Welcome!

XML Authors: Data Recovery Services, Don Nelson, Jeff Scholes, Corey Roth, John Savageau

Related Topics: XML

XML: Article

Building Distributed Applications with Corba and XML

Building Distributed Applications with Corba and XML

XML and CORBA are key technologies for building distributed systems, but both have evolved separately by addressing different needs of content management and distributed applications. This article illustrates how these technologies can benefit from each other.

XML
XML and related specifications are addressed on the W3C Web site (www.w3c.org) and in other articles in this journal. This section looks at the structure of an XML application as depicted in Figure 1. The entity manager reads XML documents from some virtual storage - a database, a file or some other mechanism - and creates XML entities, a term used to describe XML elements.

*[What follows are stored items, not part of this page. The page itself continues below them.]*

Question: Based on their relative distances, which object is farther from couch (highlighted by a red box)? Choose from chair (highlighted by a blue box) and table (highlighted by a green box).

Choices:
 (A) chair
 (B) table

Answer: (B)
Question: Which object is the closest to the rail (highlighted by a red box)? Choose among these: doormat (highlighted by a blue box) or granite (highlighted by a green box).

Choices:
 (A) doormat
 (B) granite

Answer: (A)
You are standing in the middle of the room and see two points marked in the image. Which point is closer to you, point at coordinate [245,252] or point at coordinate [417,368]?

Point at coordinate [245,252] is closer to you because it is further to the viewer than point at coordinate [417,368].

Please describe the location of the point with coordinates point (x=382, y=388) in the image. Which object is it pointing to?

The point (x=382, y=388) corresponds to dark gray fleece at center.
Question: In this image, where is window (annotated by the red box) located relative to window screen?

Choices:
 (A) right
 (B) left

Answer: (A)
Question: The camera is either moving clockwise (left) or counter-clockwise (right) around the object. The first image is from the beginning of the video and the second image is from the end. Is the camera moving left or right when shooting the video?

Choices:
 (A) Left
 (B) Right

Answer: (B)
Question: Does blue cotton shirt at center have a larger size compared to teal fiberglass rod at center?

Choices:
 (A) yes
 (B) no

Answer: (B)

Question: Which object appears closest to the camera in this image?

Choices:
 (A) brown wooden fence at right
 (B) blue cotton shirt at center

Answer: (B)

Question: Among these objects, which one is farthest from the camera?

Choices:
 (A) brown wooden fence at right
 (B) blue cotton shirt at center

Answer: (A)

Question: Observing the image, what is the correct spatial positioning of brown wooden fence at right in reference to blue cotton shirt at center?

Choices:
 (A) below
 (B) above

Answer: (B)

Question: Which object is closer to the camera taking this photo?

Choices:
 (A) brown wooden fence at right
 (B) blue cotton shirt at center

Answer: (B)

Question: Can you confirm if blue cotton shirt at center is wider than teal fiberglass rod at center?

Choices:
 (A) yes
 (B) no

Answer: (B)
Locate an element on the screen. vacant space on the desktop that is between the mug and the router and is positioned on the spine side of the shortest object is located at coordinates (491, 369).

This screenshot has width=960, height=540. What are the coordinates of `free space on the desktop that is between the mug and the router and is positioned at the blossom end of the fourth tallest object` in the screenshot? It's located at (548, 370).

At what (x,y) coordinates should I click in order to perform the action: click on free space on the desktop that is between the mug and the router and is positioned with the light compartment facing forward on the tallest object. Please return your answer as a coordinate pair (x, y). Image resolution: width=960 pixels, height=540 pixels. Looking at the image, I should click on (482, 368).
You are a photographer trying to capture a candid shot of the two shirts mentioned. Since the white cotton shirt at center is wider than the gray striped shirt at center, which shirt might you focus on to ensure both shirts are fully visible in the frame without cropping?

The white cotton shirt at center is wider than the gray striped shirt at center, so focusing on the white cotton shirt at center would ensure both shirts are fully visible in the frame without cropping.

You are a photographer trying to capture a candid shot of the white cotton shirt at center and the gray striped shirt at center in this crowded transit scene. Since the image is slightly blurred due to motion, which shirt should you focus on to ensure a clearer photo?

This data is passed to an XML parser, which can optionally validate the document using either the DTD or, in the future, one of the semantic specifications (e.g., DCD, RDF). The application code accesses this data using the DOM or similar API mapping to some programming language to process the data. Since XML today is still about syntax, this code contains the logic needed by the semantics to make meaningful use of the data. As seen in Figure 1, XML doesn't have transport built into it. Availability of a transport facility is thus a requirement for building a distributed XML application.

CORBA
The common object request broker architecture (CORBA) is a specification by the Object Management Group (OMG). Figure 2 depicts the structure of a distributed application built using CORBA. Objects are described using the Interface Definition Language (IDL) and are distributed on a communication bus, the Object Request Broker (ORB). These objects are then implemented in a programming language, typically Java or C++, and the ORB transparently handles all network, platform and language issues. Additionally, the objects can be made transactional, secure, and so forth, using CORBA services. Other vendor-provided tools help in the management and administration of these objects, enabling the development of a large-scale distributed system. (Thousands of such CORBA applications have been deployed all over the world.)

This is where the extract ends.